Records drawn from a dataset
**********

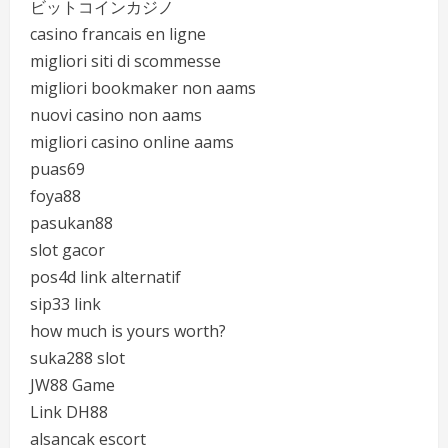
ビットコインカジノ
casino francais en ligne
migliori siti di scommesse
migliori bookmaker non aams
nuovi casino non aams
migliori casino online aams
puas69
foya88
pasukan88
slot gacor
pos4d link alternatif
sip33 link
how much is yours worth?
suka288 slot
JW88 Game
Link DH88
alsancak escort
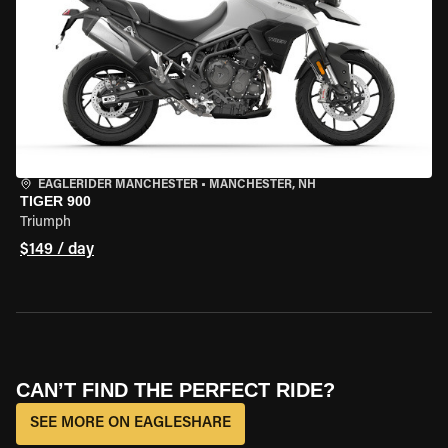
EAGLERIDER MANCHESTER
•
MANCHESTER, NH
TIGER 900
Triumph
$149 / day
CAN’T FIND THE PERFECT RIDE?
SEE MORE ON EAGLESHARE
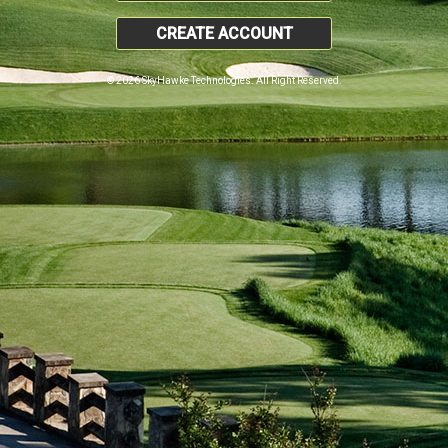
CREATE ACCOUNT
© 2026 SkyHawke Technologies. All Right Reserved.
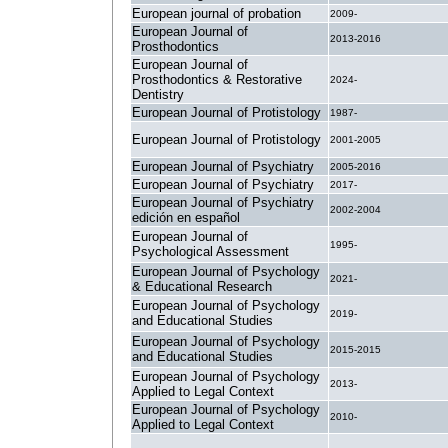
European journal of probation
2009-
European Journal of
2013-2016
Prosthodontics
European Journal of
Prosthodontics & Restorative
2024-
Dentistry
European Journal of Protistology
1987-
European Journal of Protistology
2001-2005
European Journal of Psychiatry
2005-2016
European Journal of Psychiatry
2017-
European Journal of Psychiatry
2002-2004
edición en español
European Journal of
1995-
Psychological Assessment
European Journal of Psychology
2021-
& Educational Research
European Journal of Psychology
2019-
and Educational Studies
European Journal of Psychology
2015-2015
and Educational Studies
European Journal of Psychology
2013-
Applied to Legal Context
European Journal of Psychology
2010-
Applied to Legal Context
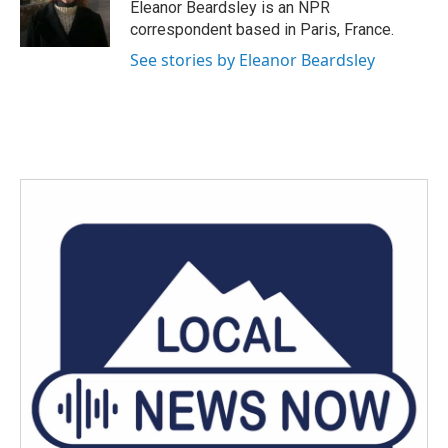
Eleanor Beardsley is an NPR
correspondent based in Paris, France.
See stories by Eleanor Beardsley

**********

WHAT THIS TASK INVOLVES: Give back each line above verbatim, dropping every picture.

REPLY TO THE EXERCISE:
ビットコインカジノ
casino francais en ligne
migliori siti di scommesse
migliori bookmaker non aams
nuovi casino non aams
migliori casino online aams
puas69
foya88
pasukan88
slot gacor
pos4d link alternatif
sip33 link
how much is yours worth?
suka288 slot
JW88 Game
Link DH88
alsancak escort
EAGLERIDER MANCHESTER
•
MANCHESTER, NH
TIGER 900
Triumph
$149 / day
CAN’T FIND THE PERFECT RIDE?
SEE MORE ON EAGLESHARE
CREATE ACCOUNT
© 2026 SkyHawke Technologies. All Right Reserved.
European journal of probation
2009-
European Journal of
2013-2016
Prosthodontics
European Journal of
Prosthodontics & Restorative
2024-
Dentistry
European Journal of Protistology
1987-
European Journal of Protistology
2001-2005
European Journal of Psychiatry
2005-2016
European Journal of Psychiatry
2017-
European Journal of Psychiatry
2002-2004
edición en español
European Journal of
1995-
Psychological Assessment
European Journal of Psychology
2021-
& Educational Research
European Journal of Psychology
2019-
and Educational Studies
European Journal of Psychology
2015-2015
and Educational Studies
European Journal of Psychology
2013-
Applied to Legal Context
European Journal of Psychology
2010-
Applied to Legal Context
Eleanor Beardsley is an NPR
correspondent based in Paris, France.
See stories by Eleanor Beardsley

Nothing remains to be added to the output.